# Horse Trailer is not what the man said it was



## Cowboy Ken (Oct 28, 2010)

sorry for your misfortune
sounds like you got took, buying a used vehicle...
I doubt you have recourse?

now about rotten boards
my used trailor had some rot....
I bought a 3/4 inch piece of pressure treated plywood
and cut it to fit snugly in the floor.
It might not be the perfect fit, but it spans
the bad areas, and will give me a few more years use out
of a cheap used trailor
Good luck!


----------



## BrookeWookie (Oct 20, 2007)

Well I know you are not supposed to use plywood as it does not let the water\urine run off and can make the flooring deteriorate faster. I don't have a problem replacing the wood planks. My problem was the guy said the trailer had minimal surface rust when that is not the fact. The trailer bottom is almost rusted completely off. There would be no support for any floor in that trailer. Also in his email he stated the floor were in good condition but I couldn't see htem at his house because the floor mats he had in there were nailed down with like 20 nails. When I got it home and pulled up all the nails the floor boards were rotten at the ends where the tongue meets the groove. If anything then I will have to have the whole bottom frame replaced and I am not quite sure how much that will cost.


----------



## Cowboy Ken (Oct 28, 2010)

Its pressure treated, so that it can handle moisture.
How much did you pay for this trailor?

if you have an email stating the floor is in good shape, and you can proove otherwise
then yes, you probably have a small claims case you can file.

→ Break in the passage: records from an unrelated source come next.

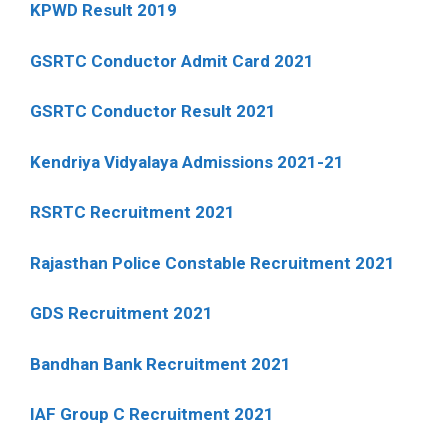
KPWD Result 2019
GSRTC Conductor Admit Card 2021
GSRTC Conductor Result 2021
Kendriya Vidyalaya Admissions 2021-21
RSRTC Recruitment 2021
Rajasthan Police Constable Recruitment 2021
GDS Recruitment 2021
Bandhan Bank Recruitment 2021
IAF Group C Recruitment 2021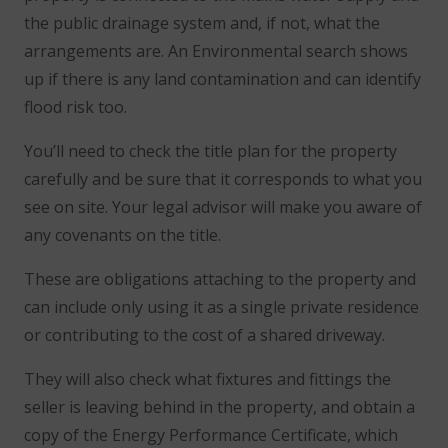
the public drainage system and, if not, what the
arrangements are. An Environmental search shows
up if there is any land contamination and can identify
flood risk too.
You’ll need to check the title plan for the property
carefully and be sure that it corresponds to what you
see on site. Your legal advisor will make you aware of
any covenants on the title.
These are obligations attaching to the property and
can include only using it as a single private residence
or contributing to the cost of a shared driveway.
They will also check what fixtures and fittings the
seller is leaving behind in the property, and obtain a
copy of the Energy Performance Certificate, which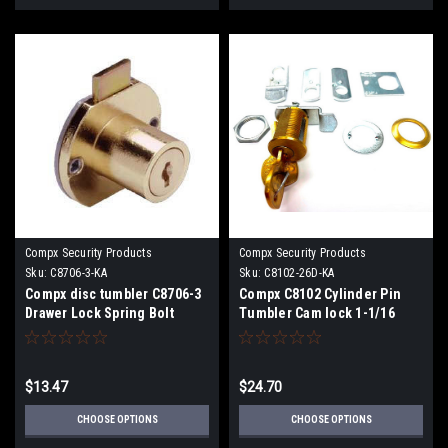
Compx Security Products
Compx Security Products
Sku:
C8706-3-KA
Sku:
C8102-26D-KA
Compx disc tumbler C8706-3
Compx C8102 Cylinder Pin
Drawer Lock Spring Bolt
Tumbler Cam lock 1-1/16
15/16" Cylinder Length
Cylinder Length for 3/4"
Maximum Material
Thickness
$13.47
$24.70
CHOOSE OPTIONS
CHOOSE OPTIONS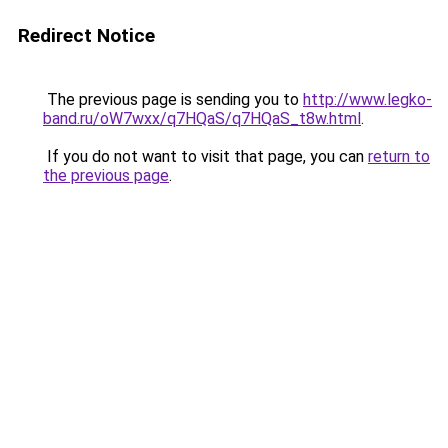
Redirect Notice
The previous page is sending you to
http://www.legko-
band.ru/oW7wxx/q7HQaS/q7HQaS_t8w.html
.
If you do not want to visit that page, you can
return to
the previous page
.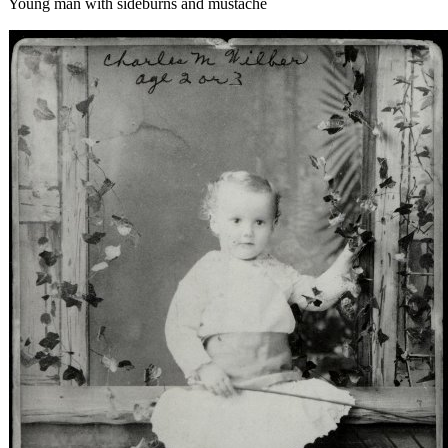
Young man with sideburns and mustache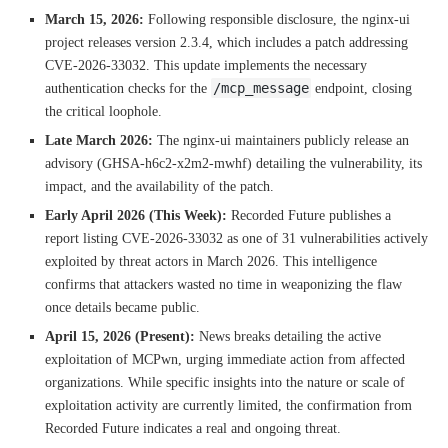
March 15, 2026:
Following responsible disclosure, the nginx-ui
project releases version 2.3.4, which includes a patch addressing
CVE-2026-33032. This update implements the necessary
/mcp_message
authentication checks for the
endpoint, closing
the critical loophole.
Late March 2026:
The nginx-ui maintainers publicly release an
advisory (GHSA-h6c2-x2m2-mwhf) detailing the vulnerability, its
impact, and the availability of the patch.
Early April 2026 (This Week):
Recorded Future publishes a
report listing CVE-2026-33032 as one of 31 vulnerabilities actively
exploited by threat actors in March 2026. This intelligence
confirms that attackers wasted no time in weaponizing the flaw
once details became public.
April 15, 2026 (Present):
News breaks detailing the active
exploitation of MCPwn, urging immediate action from affected
organizations. While specific insights into the nature or scale of
exploitation activity are currently limited, the confirmation from
Recorded Future indicates a real and ongoing threat.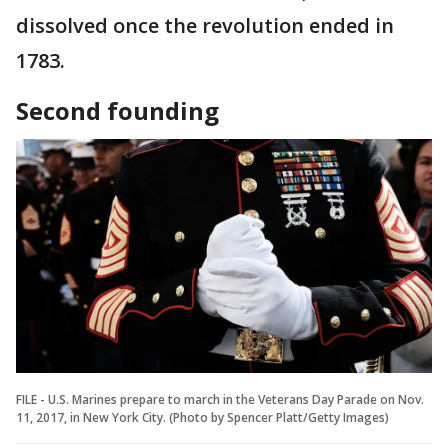
dissolved once the revolution ended in
1783.
Second founding
FILE - U.S. Marines prepare to march in the Veterans Day Parade on Nov.
11, 2017, in New York City. (Photo by Spencer Platt/Getty Images)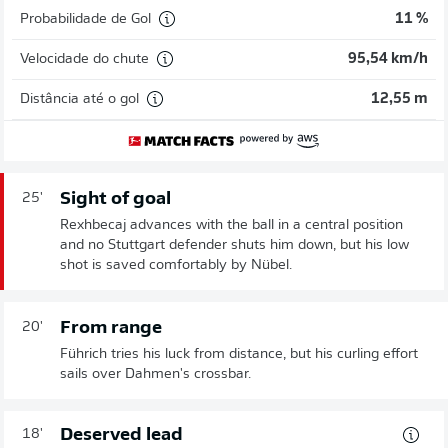
Probabilidade de Gol
11 %
Velocidade do chute
95,54 km/h
Distância até o gol
12,55 m
Sight of goal
25'
Rexhbecaj advances with the ball in a central position
and no Stuttgart defender shuts him down, but his low
shot is saved comfortably by Nübel.
From range
20'
Führich tries his luck from distance, but his curling effort
sails over Dahmen's crossbar.
Deserved lead
18'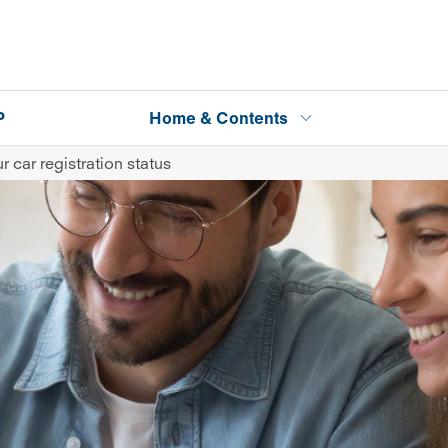
P
Home & Contents
 car registration status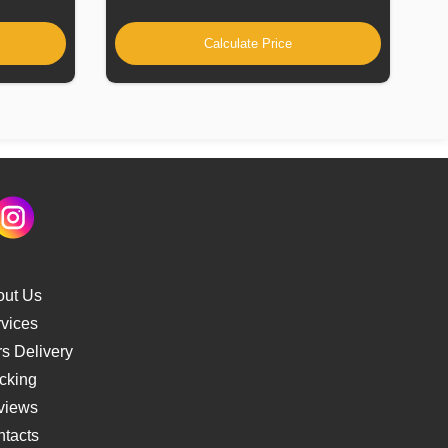
Calculate Price
out Us
vices
s Delivery
cking
views
tacts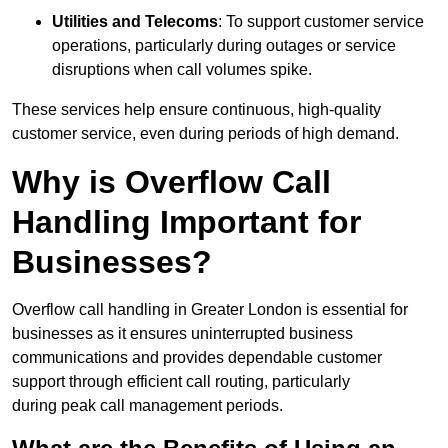
Utilities and Telecoms
: To support customer service
operations, particularly during outages or service
disruptions when call volumes spike.
These services help ensure continuous, high-quality
customer service, even during periods of high demand.
Why is Overflow Call
Handling Important for
Businesses?
Overflow call handling in Greater London is essential for
businesses as it ensures uninterrupted business
communications and provides dependable customer
support through efficient call routing, particularly
during peak call management periods.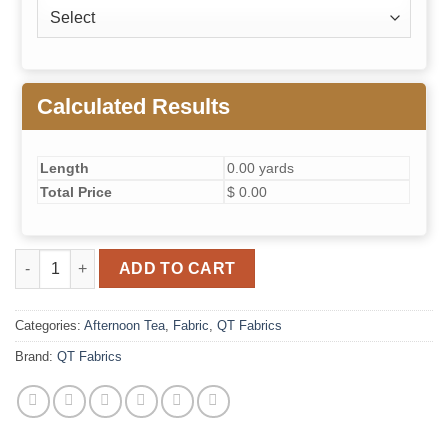
Calculated Results
Length
0.00 yards
Total Price
$ 0.00
Afternoon Tea- Sprigs (Blue) quantity
ADD TO CART
Categories:
Afternoon Tea
,
Fabric
,
QT Fabrics
Brand:
QT Fabrics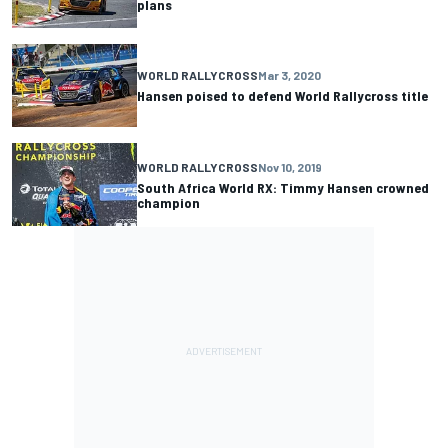
plans
WORLD RALLYCROSS
Mar 3, 2020
Hansen poised to defend World Rallycross title
WORLD RALLYCROSS
Nov 10, 2019
South Africa World RX: Timmy Hansen crowned
champion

But that does not guarantee you will get your money, only a judgement in your favor...

The guy should be ashamed!
Horse trailor traders! Never trust em!


----------



## BrookeWookie (Oct 20, 2007)

I paid 700 for it and I know that isn't a lot but to me it is. but yes I have saved all of his emails.


----------



## wyominggrandma (Nov 4, 2009)

I have a feeling that you will find basically its "buyer beware"... I hate to say it, but you should have pulled the mats up before you bought it, if there was too much rust, then it was there when you bought it. I looked at many many trailers before we found ours and many times, even though the sellers said "the floors are great, very little rust, good shape" when we looked at the trailers , they were no where close to being what the seller said and we walked.
Even if you saved emails, he can say" in my opinion the floors are fine, etc and she did buy the trailer after seeing it. Unless you have something in your state that is called "buyers remorse" and can return something within a few days for a return of your money, then I am afraid you are stuck with the trailer.


----------



## BrookeWookie (Oct 20, 2007)

yeah one of my friends said that it might be located under the GA lemon laws. I am trying to locate it on the internet. If not my friend does a lot of welding and said he will come by tomorrow and take a look at it. I may just have to replace everything and start from scratch.


----------



## Amarea (May 25, 2010)

How would it be covered under a lemon law? You had the opportunity to inspect the trailer prior to purchase and did not do so adequately. Therefore that is YOUR misfortune and you likely will not be covered under any lemon law.


----------



## riccil0ve (Mar 28, 2009)

Cowboy Ken said:


> sorry for your misfortune
> sounds like you got took, buying a used vehicle...
> I doubt you have recourse?
> 
> ...


I would not suggest piecing together the floor of a horse trailer. Replace it completely, or junk the whole thing. Far more horses fall through flooring than you think. =\
_Posted via Mobile Device_


----------



## Spastic_Dove (Oct 4, 2007)

I'm fairly certain that since you went and saw the trailer and decided to buy it anyway you won't have any legal leg to stand on. Regardless of how he presented the trailer through emails, you went out and saw it yourself and gave it a green light so to speak so I think you'd be wasting your time and money trying to take him to court.


----------



## WickedNag (Sep 7, 2010)

So cheap to go to small claims court it is certainly worth a shot. You will end up giving the trailer back if you lose. I have a hard time thinking you will find a very good trailer for $700. Good luck to you


----------



## churumbeque (Dec 20, 2009)

BrookeWookie said:


> I paid 700 for it and I know that isn't a lot but to me it is. but yes I have saved all of his emails.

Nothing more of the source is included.